# TASK DESCRIPTION
Return all entries precisely as they stand, without the images.

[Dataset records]
╔══
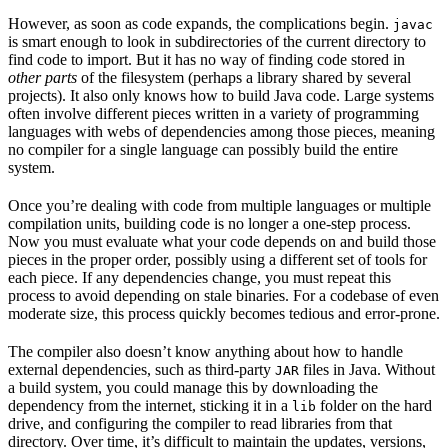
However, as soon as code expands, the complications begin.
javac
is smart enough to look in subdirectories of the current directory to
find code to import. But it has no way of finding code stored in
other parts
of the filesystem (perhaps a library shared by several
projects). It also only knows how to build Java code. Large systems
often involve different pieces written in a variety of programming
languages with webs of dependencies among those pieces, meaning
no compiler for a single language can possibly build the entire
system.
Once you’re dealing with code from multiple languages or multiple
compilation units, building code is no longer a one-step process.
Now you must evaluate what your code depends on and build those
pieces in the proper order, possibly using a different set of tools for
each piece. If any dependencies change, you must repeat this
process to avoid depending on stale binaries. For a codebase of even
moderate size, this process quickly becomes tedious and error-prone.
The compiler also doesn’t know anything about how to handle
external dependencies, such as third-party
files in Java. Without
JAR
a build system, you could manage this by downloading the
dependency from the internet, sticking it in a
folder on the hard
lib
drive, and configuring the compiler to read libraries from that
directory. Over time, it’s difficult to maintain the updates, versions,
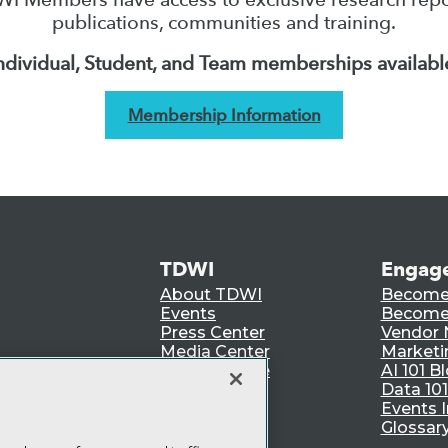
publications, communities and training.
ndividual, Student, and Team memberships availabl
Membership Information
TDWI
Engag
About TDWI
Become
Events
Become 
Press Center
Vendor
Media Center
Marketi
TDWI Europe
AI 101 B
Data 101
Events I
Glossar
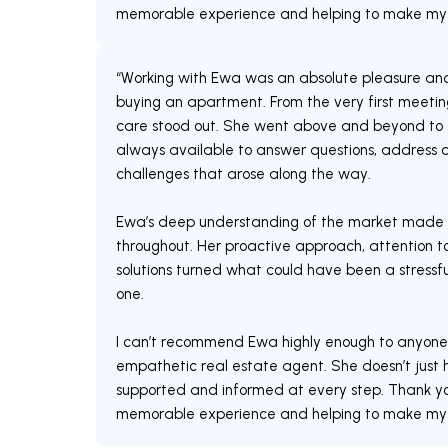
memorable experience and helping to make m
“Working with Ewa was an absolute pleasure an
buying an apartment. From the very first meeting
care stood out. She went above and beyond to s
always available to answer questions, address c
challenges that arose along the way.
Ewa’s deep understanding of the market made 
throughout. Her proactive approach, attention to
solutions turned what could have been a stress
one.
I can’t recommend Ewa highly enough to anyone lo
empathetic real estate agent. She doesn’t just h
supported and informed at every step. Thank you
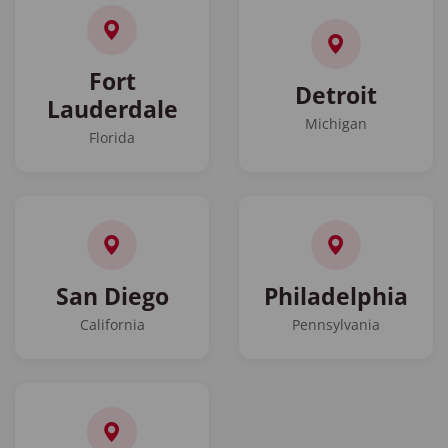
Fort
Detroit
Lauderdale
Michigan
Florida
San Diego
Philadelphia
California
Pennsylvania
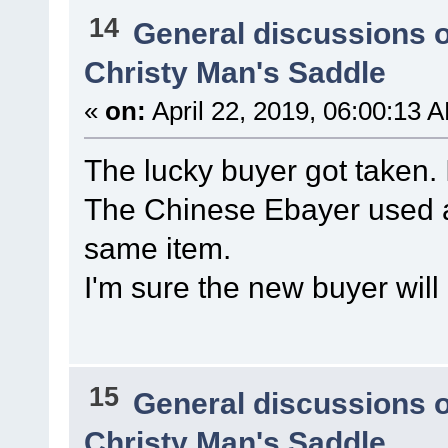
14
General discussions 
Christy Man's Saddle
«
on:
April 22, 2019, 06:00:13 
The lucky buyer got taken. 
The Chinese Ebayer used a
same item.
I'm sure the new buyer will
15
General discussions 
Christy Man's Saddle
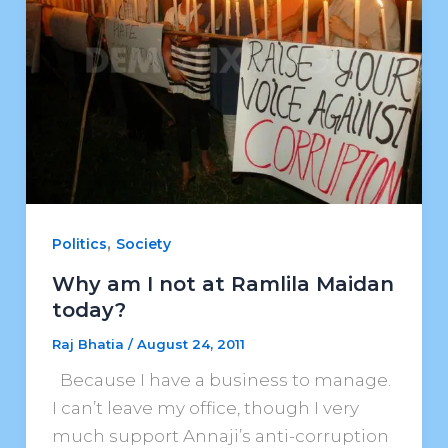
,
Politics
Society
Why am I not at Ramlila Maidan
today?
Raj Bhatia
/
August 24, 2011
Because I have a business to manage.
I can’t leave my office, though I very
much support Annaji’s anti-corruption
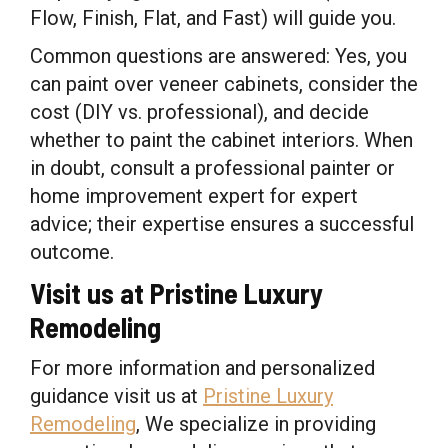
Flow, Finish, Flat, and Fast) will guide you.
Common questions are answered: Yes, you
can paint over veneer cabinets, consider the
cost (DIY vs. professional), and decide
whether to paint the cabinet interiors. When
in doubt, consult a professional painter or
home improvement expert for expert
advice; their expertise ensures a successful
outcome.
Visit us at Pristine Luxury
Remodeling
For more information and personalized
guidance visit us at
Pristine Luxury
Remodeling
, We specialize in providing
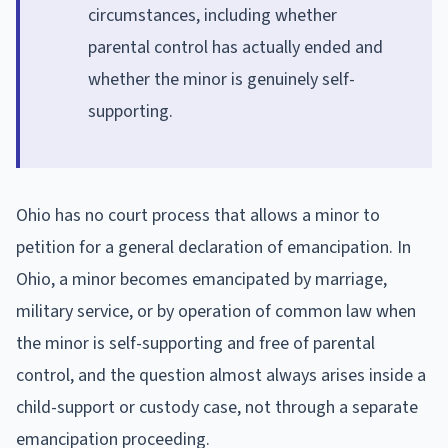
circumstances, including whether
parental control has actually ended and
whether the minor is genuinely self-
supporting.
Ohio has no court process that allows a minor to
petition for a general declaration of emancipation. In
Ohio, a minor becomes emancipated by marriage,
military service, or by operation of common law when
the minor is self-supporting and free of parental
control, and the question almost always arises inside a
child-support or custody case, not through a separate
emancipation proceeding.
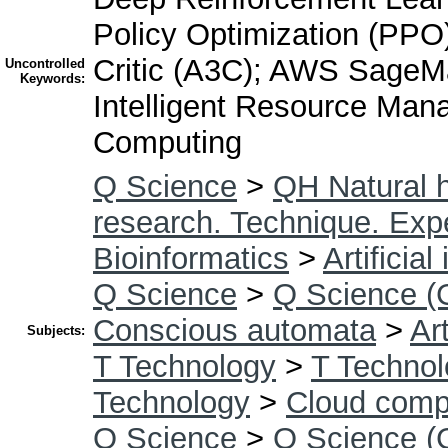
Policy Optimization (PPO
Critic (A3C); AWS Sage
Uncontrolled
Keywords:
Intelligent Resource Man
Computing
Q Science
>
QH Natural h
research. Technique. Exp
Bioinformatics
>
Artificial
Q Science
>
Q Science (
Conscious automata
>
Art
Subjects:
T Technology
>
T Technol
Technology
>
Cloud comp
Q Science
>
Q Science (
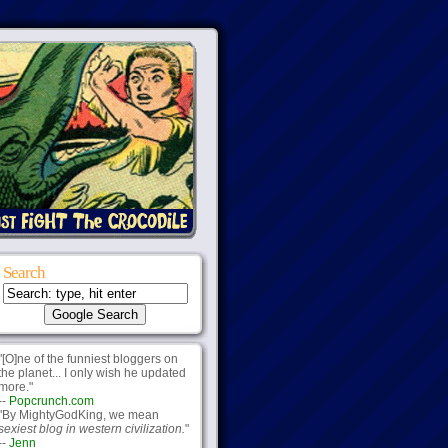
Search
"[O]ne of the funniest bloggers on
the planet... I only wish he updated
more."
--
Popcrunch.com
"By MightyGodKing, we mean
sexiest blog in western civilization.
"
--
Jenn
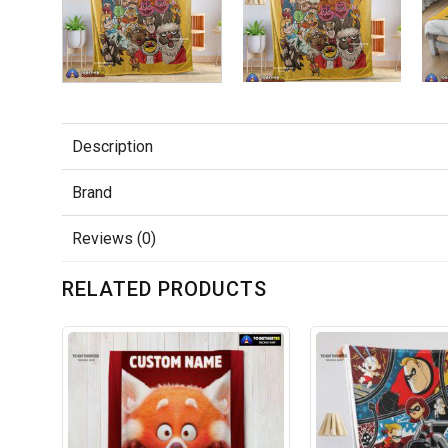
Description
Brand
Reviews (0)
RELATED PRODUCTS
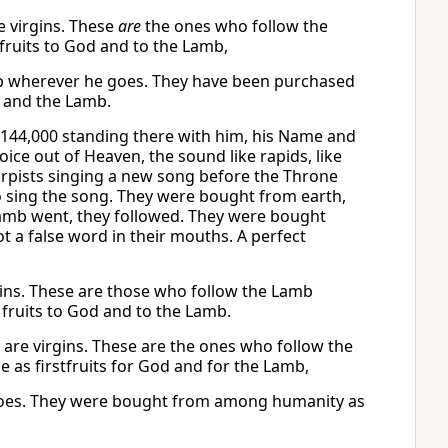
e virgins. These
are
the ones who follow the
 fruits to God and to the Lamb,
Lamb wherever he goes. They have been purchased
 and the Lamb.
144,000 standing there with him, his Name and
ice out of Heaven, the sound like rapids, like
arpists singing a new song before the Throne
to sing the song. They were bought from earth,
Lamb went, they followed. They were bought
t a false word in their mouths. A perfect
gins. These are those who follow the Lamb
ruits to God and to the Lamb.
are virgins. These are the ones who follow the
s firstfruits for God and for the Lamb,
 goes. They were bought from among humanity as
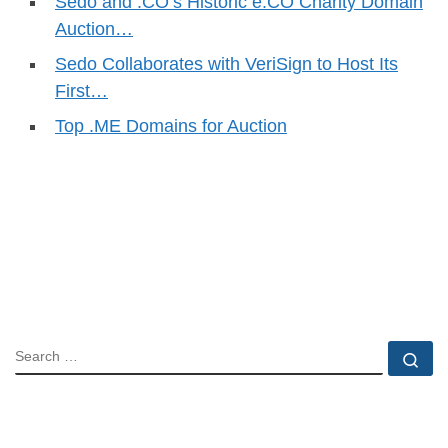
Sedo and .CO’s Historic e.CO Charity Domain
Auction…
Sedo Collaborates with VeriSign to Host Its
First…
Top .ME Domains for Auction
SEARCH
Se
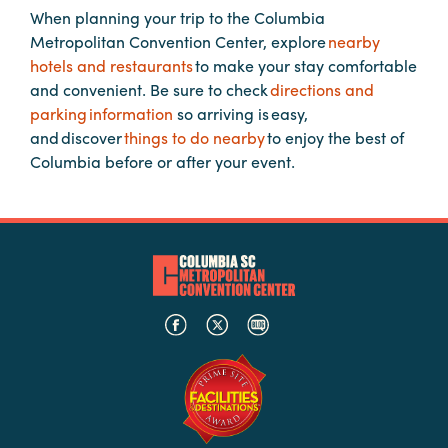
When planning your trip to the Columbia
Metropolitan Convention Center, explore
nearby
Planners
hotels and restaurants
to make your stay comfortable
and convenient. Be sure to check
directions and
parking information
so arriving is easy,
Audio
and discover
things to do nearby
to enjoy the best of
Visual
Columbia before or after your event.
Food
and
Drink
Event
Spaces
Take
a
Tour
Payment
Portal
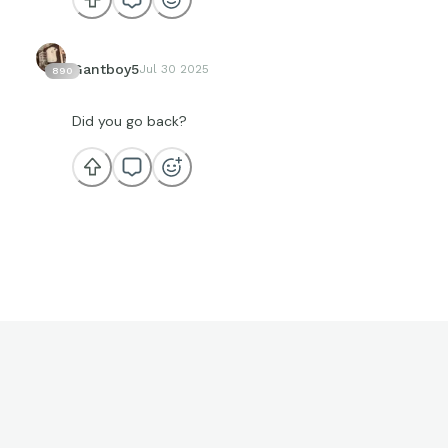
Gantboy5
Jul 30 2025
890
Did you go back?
╚══
# RESPONSE
However, as soon as code expands, the complications begin.
javac
is smart enough to look in subdirectories of the current directory to
find code to import. But it has no way of finding code stored in
other parts
of the filesystem (perhaps a library shared by several
projects). It also only knows how to build Java code. Large systems
often involve different pieces written in a variety of programming
languages with webs of dependencies among those pieces, meaning
no compiler for a single language can possibly build the entire
system.
Once you’re dealing with code from multiple languages or multiple
compilation units, building code is no longer a one-step process.
Now you must evaluate what your code depends on and build those
pieces in the proper order, possibly using a different set of tools for
each piece. If any dependencies change, you must repeat this
process to avoid depending on stale binaries. For a codebase of even
moderate size, this process quickly becomes tedious and error-prone.
The compiler also doesn’t know anything about how to handle
external dependencies, such as third-party
files in Java. Without
JAR
a build system, you could manage this by downloading the
dependency from the internet, sticking it in a
folder on the hard
lib
drive, and configuring the compiler to read libraries from that
directory. Over time, it’s difficult to maintain the updates, versions,
publications, communities and training.
ndividual, Student, and Team memberships availabl
Membership Information
TDWI
Engag
About TDWI
Become
Events
Become 
Press Center
Vendor
Media Center
Marketi
TDWI Europe
AI 101 B
Data 101
Events I
Glossar
memorable experience and helping to make m
“Working with Ewa was an absolute pleasure an
buying an apartment. From the very first meeting
care stood out. She went above and beyond to s
always available to answer questions, address c
challenges that arose along the way.
Ewa’s deep understanding of the market made 
throughout. Her proactive approach, attention to
solutions turned what could have been a stress
one.
I can’t recommend Ewa highly enough to anyone lo
empathetic real estate agent. She doesn’t just h
supported and informed at every step. Thank you
Fort
Detroit
Lauderdale
Michigan
Florida
San Diego
Philadelphia
California
Pennsylvania
14
General discussions 
Christy Man's Saddle
«
on:
April 22, 2019, 06:00:13 
The lucky buyer got taken. 
The Chinese Ebayer used a
same item.
I'm sure the new buyer will
15
General discussions 
Christy Man's Saddle
,
Politics
Society
Why am I not at Ramlila Maidan
today?
Raj Bhatia
/
August 24, 2011
Because I have a business to manage.
I can’t leave my office, though I very
much support Annaji’s anti-corruption
Flow, Finish, Flat, and Fast) will guide you.
Common questions are answered: Yes, you
can paint over veneer cabinets, consider the
cost (DIY vs. professional), and decide
whether to paint the cabinet interiors. When
in doubt, consult a professional painter or
home improvement expert for expert
advice; their expertise ensures a successful
outcome.
Visit us at Pristine Luxury
Remodeling
For more information and personalized
guidance visit us at
Pristine Luxury
Remodeling
, We specialize in providing
circumstances, including whether
parental control has actually ended and
whether the minor is genuinely self-
supporting.
Ohio has no court process that allows a minor to
petition for a general declaration of emancipation. In
Ohio, a minor becomes emancipated by marriage,
military service, or by operation of common law when
the minor is self-supporting and free of parental
control, and the question almost always arises inside a
child-support or custody case, not through a separate
emancipation proceeding.
Policy Optimization (PPO
Critic (A3C); AWS Sage
Uncontrolled
Keywords:
Intelligent Resource Man
Computing
Q Science
>
QH Natural h
research. Technique. Exp
Bioinformatics
>
Artificial
Q Science
>
Q Science (
Conscious automata
>
Art
Subjects:
T Technology
>
T Technol
Technology
>
Cloud comp
Q Science
>
Q Science (
Search
"[O]ne of the funniest bloggers on
the planet... I only wish he updated
more."
--
Popcrunch.com
"By MightyGodKing, we mean
sexiest blog in western civilization.
"
--
Jenn
Description
Brand
Reviews (0)
RELATED PRODUCTS
e virgins. These
are
the ones who follow the
 fruits to God and to the Lamb,
Lamb wherever he goes. They have been purchased
 and the Lamb.
144,000 standing there with him, his Name and
ice out of Heaven, the sound like rapids, like
arpists singing a new song before the Throne
to sing the song. They were bought from earth,
Lamb went, they followed. They were bought
t a false word in their mouths. A perfect
gins. These are those who follow the Lamb
ruits to God and to the Lamb.
are virgins. These are the ones who follow the
s firstfruits for God and for the Lamb,
 goes. They were bought from among humanity as
Sedo and .CO’s Historic e.CO Charity Domain
Auction…
Sedo Collaborates with VeriSign to Host Its
First…
Top .ME Domains for Auction
SEARCH
Se
When planning your trip to the Columbia
Metropolitan Convention Center, explore
nearby
Planners
hotels and restaurants
to make your stay comfortable
and convenient. Be sure to check
directions and
parking information
so arriving is easy,
Audio
and discover
things to do nearby
to enjoy the best of
Visual
Columbia before or after your event.
Food
and
Drink
Event
Spaces
Take
a
Tour
Payment
Portal
Gantboy5
Jul 30 2025
890
Did you go back?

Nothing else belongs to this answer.